The CSA must clearly delineate the responsibilities of each party in order to remain in compliance with labor laws. As co-employers, you each have responsibilities toward your employees. The regulations pertaining to each partner vary according to the terms of your agreement and which responsibilities you share and which belong to only one party. For example, the Worksite Employer must follow OSHA (the Occupational Safety and Health Act) guidelines to guarantee a safe workspace for its employees. But, depending on the agreement, the PEO also follows OSHA guidelines, or at least offers assistance to the business owner in interpreting and following these guidelines.

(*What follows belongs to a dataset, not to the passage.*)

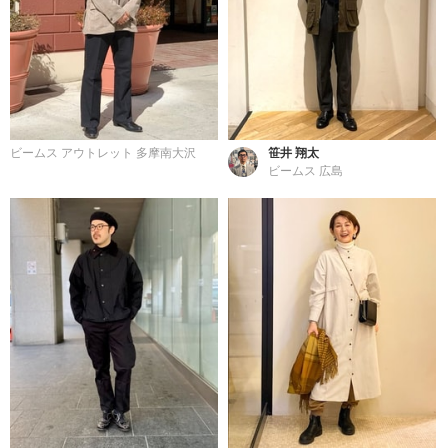
ビームス アウトレット 多摩南大沢
笹井 翔太
ビームス 広島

Common labor laws include:
- Title VII of the Civil Rights Act of 1964: Prohibits employers from discriminating against employees based on sex, race, color, national origin, and religion
- The Equal Pay Act: Intended to abolish wage disparity based on sex or gender
- The Americans with Disabilities Act of 1990 (ADA): Prohibits discrimination against people with disabilities in all areas, including employment
- The Occupational Safety and Health Act (OSHA): Ensures worker and workplace safety
- Federal Labor Standards Act (FLSA): Creates minimum wage and hour protections for employees, with states having the right to set higher standards than the federal guidelines
- Family and Medical Leave Act (FMLA): Requires employers to provide employees job protection and unpaid leave for qualified family and medical reasons
- The Uniformed Services Employment and Reemployment Rights Act (USERRA): Establishes the rights and responsibilities of service members and their civilian employers
This is not an exhaustive list of all of the regulations surrounding employment, particularly as it does not include regulations found within state statute.
In addition to ensuring the business owner remains compliant with the above-referenced laws, the PEO also monitors compliance with all things payroll, including withholding and paying taxes. The PEO must also ensure that all medical insurance packages offered are compliant with the Affordable Care Act. In addition, it acquires the requisite insurance policies, such as workers' compensation and liability insurance.